Retrieval-Augmented Generation (RAG) is a powerful approach to enhance the output of large language models by combining them with external knowledge sources. In this guide, we’ll show how to build a simple RAG pipeline using a PDF file, LangChain’s tools, OpenAI embeddings, and FAISS as the vector database.
from langchain_community.document_loaders import PyPDFLoader
from langchain_text_splitters import RecursiveCharacterTextSplitter
import faiss
from langchain_community.vectorstores import FAISS
from langchain_community.docstore.in_memory import InMemoryDocstore
from langchain_huggingface import HuggingFaceEmbeddings
FILE_PATH = r"C:\AgenticAI\2-Langchain_Basics\2.4-Vector-db\llama2.pdf"
loader = PyPDFLoader(FILE_PATH)
pages = loader.load()
splitter = RecursiveCharacterTextSplitter(
chunk_size=500,
chunk_overlap=50
)
split_docx = splitter.split_documents(pages)
embeddings=HuggingFaceEmbeddings(model_name="all-MiniLM-L6-v2")
index = faiss.IndexFlatIP(384)
vector_store = FAISS(
embedding_function=embeddings,
index=index,
docstore=InMemoryDocstore(),
index_to_docstore_id={},
)
vector_store.add_documents(documents=split_docx)
retriver = vector_store.as_retriever(
search_kwargs={"k": 10}
)
retriver.invoke("what is llma model")
In this RAG pipeline, we begin by using PyPDFLoader
from langchain_community.document_loaders
to load the contents of a PDF file — in this case, llama2.pdf
. This loader reads each page and converts it into structured Document
objects, making the text ready for downstream processing.
Once loaded, we use RecursiveCharacterTextSplitter
to chunk the document content into manageable pieces. Here, each chunk is limited to 500 characters with a 50-character overlap. This overlap ensures that contextual continuity is maintained between chunks, which is especially important in semantic search and retrieval-based tasks.

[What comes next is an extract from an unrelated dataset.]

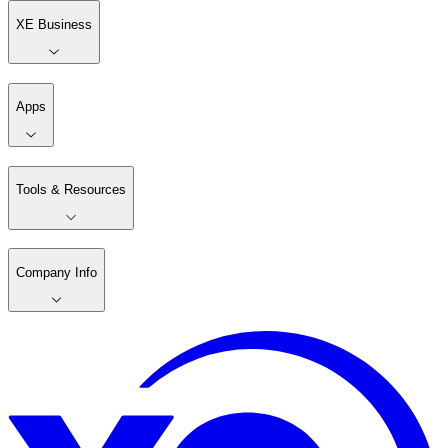
XE Business
Apps
Tools & Resources
Company Info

After splitting, we initialize HuggingFaceEmbeddings
using the lightweight and efficient "all-MiniLM-L6-v2"
model. This step transforms each document chunk into high-dimensional vectors that capture semantic meaning — critical for finding similar chunks later. These embeddings are fully open-source, ideal for developers seeking alternatives to proprietary APIs.
To store and search these vectors efficiently, we use FAISS (faiss.IndexFlatIP
), a fast and scalable vector similarity library. The FAISS vector store is wrapped using LangChain’s FAISS
class, where we also configure an InMemoryDocstore
to map vector IDs to the original documents.
Once set up, we call add_documents()
to embed and insert the chunks into the FAISS index. Finally, we convert the vector store into a retriever using .as_retriever()
and query it with "what is llma model"
. The retriever fetches the top 10 most semantically similar chunks using inner product similarity, which can then be fed to a language model for answer generation.
Building a Retrieval-Augmented Generation (RAG) system using LangChain, FAISS, and Hugging Face embeddings offers a powerful and flexible way to unlock insights from your own documents like PDFs. By loading documents with PyPDFLoader
, splitting text into meaningful chunks using RecursiveCharacterTextSplitter
, and converting those chunks into semantic vectors with Hugging Face’s all-MiniLM-L6-v2
model, you create a robust foundation for efficient and accurate semantic search.
FAISS enables lightning-fast similarity searches over these vectors, making it easy to retrieve the most relevant information for any query. This approach is especially valuable for developing intelligent chatbots, document search engines, or knowledge assistants that require deep understanding grounded in your data.
With fully open-source tools, this pipeline is customizable and scalable for a wide range of applications. If you want to build AI systems that combine the strengths of retrieval and generation, leveraging LangChain with Hugging Face embeddings and FAISS is an excellent choice.